Restate each record word for word, from the first to the last.

====== Data to examine

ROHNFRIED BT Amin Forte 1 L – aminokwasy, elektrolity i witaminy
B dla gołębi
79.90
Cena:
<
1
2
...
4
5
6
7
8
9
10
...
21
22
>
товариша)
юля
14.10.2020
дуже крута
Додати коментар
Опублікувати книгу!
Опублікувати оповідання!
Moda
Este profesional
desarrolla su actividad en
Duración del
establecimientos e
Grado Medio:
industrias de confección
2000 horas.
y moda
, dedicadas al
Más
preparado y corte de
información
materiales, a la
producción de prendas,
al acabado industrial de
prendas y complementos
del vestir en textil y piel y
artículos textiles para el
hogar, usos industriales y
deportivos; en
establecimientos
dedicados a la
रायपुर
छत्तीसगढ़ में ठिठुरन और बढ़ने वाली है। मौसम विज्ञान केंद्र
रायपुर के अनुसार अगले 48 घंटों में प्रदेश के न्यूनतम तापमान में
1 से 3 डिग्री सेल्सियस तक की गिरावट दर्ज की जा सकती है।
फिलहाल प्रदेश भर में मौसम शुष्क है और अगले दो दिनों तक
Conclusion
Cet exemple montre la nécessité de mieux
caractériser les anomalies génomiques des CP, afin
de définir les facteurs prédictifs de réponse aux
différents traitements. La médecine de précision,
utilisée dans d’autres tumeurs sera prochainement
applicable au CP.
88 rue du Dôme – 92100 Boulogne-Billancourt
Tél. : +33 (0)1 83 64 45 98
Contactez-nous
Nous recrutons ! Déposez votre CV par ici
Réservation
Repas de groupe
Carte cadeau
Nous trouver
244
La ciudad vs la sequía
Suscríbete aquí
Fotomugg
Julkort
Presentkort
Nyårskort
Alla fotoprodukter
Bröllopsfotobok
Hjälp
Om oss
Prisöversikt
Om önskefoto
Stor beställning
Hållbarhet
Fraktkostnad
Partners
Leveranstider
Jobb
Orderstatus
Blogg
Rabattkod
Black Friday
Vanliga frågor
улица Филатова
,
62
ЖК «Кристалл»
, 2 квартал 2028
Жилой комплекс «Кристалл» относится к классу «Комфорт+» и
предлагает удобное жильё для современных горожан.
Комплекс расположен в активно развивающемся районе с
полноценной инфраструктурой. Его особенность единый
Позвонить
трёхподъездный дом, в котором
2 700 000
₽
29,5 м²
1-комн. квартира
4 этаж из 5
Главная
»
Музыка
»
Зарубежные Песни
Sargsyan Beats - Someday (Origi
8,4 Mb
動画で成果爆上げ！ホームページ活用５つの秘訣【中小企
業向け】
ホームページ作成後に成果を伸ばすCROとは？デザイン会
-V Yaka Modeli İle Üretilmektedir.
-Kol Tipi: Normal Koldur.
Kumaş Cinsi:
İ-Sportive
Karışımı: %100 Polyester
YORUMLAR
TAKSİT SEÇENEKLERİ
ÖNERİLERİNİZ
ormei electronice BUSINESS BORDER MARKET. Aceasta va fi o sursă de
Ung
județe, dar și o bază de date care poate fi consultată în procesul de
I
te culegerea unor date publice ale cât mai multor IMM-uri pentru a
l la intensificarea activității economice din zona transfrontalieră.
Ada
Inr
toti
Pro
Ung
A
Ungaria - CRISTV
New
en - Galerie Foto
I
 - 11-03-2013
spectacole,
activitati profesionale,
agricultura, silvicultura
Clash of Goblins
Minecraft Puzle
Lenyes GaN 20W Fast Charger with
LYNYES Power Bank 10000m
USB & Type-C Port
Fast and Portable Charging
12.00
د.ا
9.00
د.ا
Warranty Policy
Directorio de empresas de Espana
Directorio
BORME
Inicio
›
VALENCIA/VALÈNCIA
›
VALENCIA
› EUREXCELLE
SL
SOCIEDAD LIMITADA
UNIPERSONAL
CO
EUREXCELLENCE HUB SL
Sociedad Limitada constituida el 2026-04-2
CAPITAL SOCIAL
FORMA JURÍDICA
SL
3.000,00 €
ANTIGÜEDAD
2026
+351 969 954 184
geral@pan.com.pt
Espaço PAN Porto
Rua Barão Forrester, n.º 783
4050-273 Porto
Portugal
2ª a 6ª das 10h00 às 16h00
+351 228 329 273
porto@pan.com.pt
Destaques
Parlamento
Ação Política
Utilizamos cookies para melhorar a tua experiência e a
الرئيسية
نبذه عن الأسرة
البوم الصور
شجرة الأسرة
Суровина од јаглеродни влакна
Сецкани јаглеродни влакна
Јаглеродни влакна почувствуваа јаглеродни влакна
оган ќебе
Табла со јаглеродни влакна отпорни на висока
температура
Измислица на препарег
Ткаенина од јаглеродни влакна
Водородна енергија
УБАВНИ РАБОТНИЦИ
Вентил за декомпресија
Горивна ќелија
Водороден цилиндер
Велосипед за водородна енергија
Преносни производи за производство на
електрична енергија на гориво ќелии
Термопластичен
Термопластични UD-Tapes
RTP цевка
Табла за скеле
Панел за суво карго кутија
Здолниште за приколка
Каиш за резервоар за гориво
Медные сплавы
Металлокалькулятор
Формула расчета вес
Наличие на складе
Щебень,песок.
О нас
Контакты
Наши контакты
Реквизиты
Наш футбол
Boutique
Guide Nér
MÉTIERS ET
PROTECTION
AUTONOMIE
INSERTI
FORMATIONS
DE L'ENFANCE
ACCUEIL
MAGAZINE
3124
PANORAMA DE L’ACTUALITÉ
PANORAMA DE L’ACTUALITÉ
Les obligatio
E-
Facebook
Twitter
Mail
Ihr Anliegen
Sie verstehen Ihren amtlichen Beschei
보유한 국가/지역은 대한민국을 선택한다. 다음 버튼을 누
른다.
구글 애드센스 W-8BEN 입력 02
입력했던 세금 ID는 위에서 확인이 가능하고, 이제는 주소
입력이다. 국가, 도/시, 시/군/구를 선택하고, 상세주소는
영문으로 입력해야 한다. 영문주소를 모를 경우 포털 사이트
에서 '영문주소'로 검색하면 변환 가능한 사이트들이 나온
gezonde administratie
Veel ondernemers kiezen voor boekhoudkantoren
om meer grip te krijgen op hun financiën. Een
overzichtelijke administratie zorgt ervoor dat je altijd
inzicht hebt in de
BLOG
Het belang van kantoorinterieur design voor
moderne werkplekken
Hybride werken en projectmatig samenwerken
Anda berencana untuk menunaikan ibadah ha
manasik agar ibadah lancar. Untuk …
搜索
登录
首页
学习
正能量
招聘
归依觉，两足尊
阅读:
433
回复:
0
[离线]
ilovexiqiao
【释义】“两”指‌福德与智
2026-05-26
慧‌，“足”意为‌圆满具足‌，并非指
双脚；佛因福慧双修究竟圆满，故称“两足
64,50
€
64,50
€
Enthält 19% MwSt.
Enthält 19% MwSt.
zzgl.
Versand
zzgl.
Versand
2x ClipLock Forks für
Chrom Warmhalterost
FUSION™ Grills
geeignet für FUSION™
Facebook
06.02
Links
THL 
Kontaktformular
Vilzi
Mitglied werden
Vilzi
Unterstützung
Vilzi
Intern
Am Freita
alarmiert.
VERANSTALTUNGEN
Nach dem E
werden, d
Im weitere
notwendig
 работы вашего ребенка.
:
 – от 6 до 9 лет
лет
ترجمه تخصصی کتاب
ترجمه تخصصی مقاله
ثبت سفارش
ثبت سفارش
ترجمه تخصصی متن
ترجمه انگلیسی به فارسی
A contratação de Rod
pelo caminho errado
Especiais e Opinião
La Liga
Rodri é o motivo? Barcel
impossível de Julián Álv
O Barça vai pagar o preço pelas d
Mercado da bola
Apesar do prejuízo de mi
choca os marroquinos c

============

Answer to the exercise =>
ROHNFRIED BT Amin Forte 1 L – aminokwasy, elektrolity i witaminy
B dla gołębi
79.90
Cena:
<
1
2
...
4
5
6
7
8
9
10
...
21
22
>
товариша)
юля
14.10.2020
дуже крута
Додати коментар
Опублікувати книгу!
Опублікувати оповідання!
Moda
Este profesional
desarrolla su actividad en
Duración del
establecimientos e
Grado Medio:
industrias de confección
2000 horas.
y moda
, dedicadas al
Más
preparado y corte de
información
materiales, a la
producción de prendas,
al acabado industrial de
prendas y complementos
del vestir en textil y piel y
artículos textiles para el
hogar, usos industriales y
deportivos; en
establecimientos
dedicados a la
रायपुर
छत्तीसगढ़ में ठिठुरन और बढ़ने वाली है। मौसम विज्ञान केंद्र
रायपुर के अनुसार अगले 48 घंटों में प्रदेश के न्यूनतम तापमान में
1 से 3 डिग्री सेल्सियस तक की गिरावट दर्ज की जा सकती है।
फिलहाल प्रदेश भर में मौसम शुष्क है और अगले दो दिनों तक
Conclusion
Cet exemple montre la nécessité de mieux
caractériser les anomalies génomiques des CP, afin
de définir les facteurs prédictifs de réponse aux
différents traitements. La médecine de précision,
utilisée dans d’autres tumeurs sera prochainement
applicable au CP.
88 rue du Dôme – 92100 Boulogne-Billancourt
Tél. : +33 (0)1 83 64 45 98
Contactez-nous
Nous recrutons ! Déposez votre CV par ici
Réservation
Repas de groupe
Carte cadeau
Nous trouver
244
La ciudad vs la sequía
Suscríbete aquí
Fotomugg
Julkort
Presentkort
Nyårskort
Alla fotoprodukter
Bröllopsfotobok
Hjälp
Om oss
Prisöversikt
Om önskefoto
Stor beställning
Hållbarhet
Fraktkostnad
Partners
Leveranstider
Jobb
Orderstatus
Blogg
Rabattkod
Black Friday
Vanliga frågor
улица Филатова
,
62
ЖК «Кристалл»
, 2 квартал 2028
Жилой комплекс «Кристалл» относится к классу «Комфорт+» и
предлагает удобное жильё для современных горожан.
Комплекс расположен в активно развивающемся районе с
полноценной инфраструктурой. Его особенность единый
Позвонить
трёхподъездный дом, в котором
2 700 000
₽
29,5 м²
1-комн. квартира
4 этаж из 5
Главная
»
Музыка
»
Зарубежные Песни
Sargsyan Beats - Someday (Origi
8,4 Mb
動画で成果爆上げ！ホームページ活用５つの秘訣【中小企
業向け】
ホームページ作成後に成果を伸ばすCROとは？デザイン会
-V Yaka Modeli İle Üretilmektedir.
-Kol Tipi: Normal Koldur.
Kumaş Cinsi:
İ-Sportive
Karışımı: %100 Polyester
YORUMLAR
TAKSİT SEÇENEKLERİ
ÖNERİLERİNİZ
ormei electronice BUSINESS BORDER MARKET. Aceasta va fi o sursă de
Ung
județe, dar și o bază de date care poate fi consultată în procesul de
I
te culegerea unor date publice ale cât mai multor IMM-uri pentru a
l la intensificarea activității economice din zona transfrontalieră.
Ada
Inr
toti
Pro
Ung
A
Ungaria - CRISTV
New
en - Galerie Foto
I
 - 11-03-2013
spectacole,
activitati profesionale,
agricultura, silvicultura
Clash of Goblins
Minecraft Puzle
Lenyes GaN 20W Fast Charger with
LYNYES Power Bank 10000m
USB & Type-C Port
Fast and Portable Charging
12.00
د.ا
9.00
د.ا
Warranty Policy
Directorio de empresas de Espana
Directorio
BORME
Inicio
›
VALENCIA/VALÈNCIA
›
VALENCIA
› EUREXCELLE
SL
SOCIEDAD LIMITADA
UNIPERSONAL
CO
EUREXCELLENCE HUB SL
Sociedad Limitada constituida el 2026-04-2
CAPITAL SOCIAL
FORMA JURÍDICA
SL
3.000,00 €
ANTIGÜEDAD
2026
+351 969 954 184
geral@pan.com.pt
Espaço PAN Porto
Rua Barão Forrester, n.º 783
4050-273 Porto
Portugal
2ª a 6ª das 10h00 às 16h00
+351 228 329 273
porto@pan.com.pt
Destaques
Parlamento
Ação Política
Utilizamos cookies para melhorar a tua experiência e a
الرئيسية
نبذه عن الأسرة
البوم الصور
شجرة الأسرة
Суровина од јаглеродни влакна
Сецкани јаглеродни влакна
Јаглеродни влакна почувствуваа јаглеродни влакна
оган ќебе
Табла со јаглеродни влакна отпорни на висока
температура
Измислица на препарег
Ткаенина од јаглеродни влакна
Водородна енергија
УБАВНИ РАБОТНИЦИ
Вентил за декомпресија
Горивна ќелија
Водороден цилиндер
Велосипед за водородна енергија
Преносни производи за производство на
електрична енергија на гориво ќелии
Термопластичен
Термопластични UD-Tapes
RTP цевка
Табла за скеле
Панел за суво карго кутија
Здолниште за приколка
Каиш за резервоар за гориво
Медные сплавы
Металлокалькулятор
Формула расчета вес
Наличие на складе
Щебень,песок.
О нас
Контакты
Наши контакты
Реквизиты
Наш футбол
Boutique
Guide Nér
MÉTIERS ET
PROTECTION
AUTONOMIE
INSERTI
FORMATIONS
DE L'ENFANCE
ACCUEIL
MAGAZINE
3124
PANORAMA DE L’ACTUALITÉ
PANORAMA DE L’ACTUALITÉ
Les obligatio
E-
Facebook
Twitter
Mail
Ihr Anliegen
Sie verstehen Ihren amtlichen Beschei
보유한 국가/지역은 대한민국을 선택한다. 다음 버튼을 누
른다.
구글 애드센스 W-8BEN 입력 02
입력했던 세금 ID는 위에서 확인이 가능하고, 이제는 주소
입력이다. 국가, 도/시, 시/군/구를 선택하고, 상세주소는
영문으로 입력해야 한다. 영문주소를 모를 경우 포털 사이트
에서 '영문주소'로 검색하면 변환 가능한 사이트들이 나온
gezonde administratie
Veel ondernemers kiezen voor boekhoudkantoren
om meer grip te krijgen op hun financiën. Een
overzichtelijke administratie zorgt ervoor dat je altijd
inzicht hebt in de
BLOG
Het belang van kantoorinterieur design voor
moderne werkplekken
Hybride werken en projectmatig samenwerken
Anda berencana untuk menunaikan ibadah ha
manasik agar ibadah lancar. Untuk …
搜索
登录
首页
学习
正能量
招聘
归依觉，两足尊
阅读:
433
回复:
0
[离线]
ilovexiqiao
【释义】“两”指‌福德与智
2026-05-26
慧‌，“足”意为‌圆满具足‌，并非指
双脚；佛因福慧双修究竟圆满，故称“两足
64,50
€
64,50
€
Enthält 19% MwSt.
Enthält 19% MwSt.
zzgl.
Versand
zzgl.
Versand
2x ClipLock Forks für
Chrom Warmhalterost
FUSION™ Grills
geeignet für FUSION™
Facebook
06.02
Links
THL 
Kontaktformular
Vilzi
Mitglied werden
Vilzi
Unterstützung
Vilzi
Intern
Am Freita
alarmiert.
VERANSTALTUNGEN
Nach dem E
werden, d
Im weitere
notwendig
 работы вашего ребенка.
:
 – от 6 до 9 лет
лет
ترجمه تخصصی کتاب
ترجمه تخصصی مقاله
ثبت سفارش
ثبت سفارش
ترجمه تخصصی متن
ترجمه انگلیسی به فارسی
A contratação de Rod
pelo caminho errado
Especiais e Opinião
La Liga
Rodri é o motivo? Barcel
impossível de Julián Álv
O Barça vai pagar o preço pelas d
Mercado da bola
Apesar do prejuízo de mi
choca os marroquinos c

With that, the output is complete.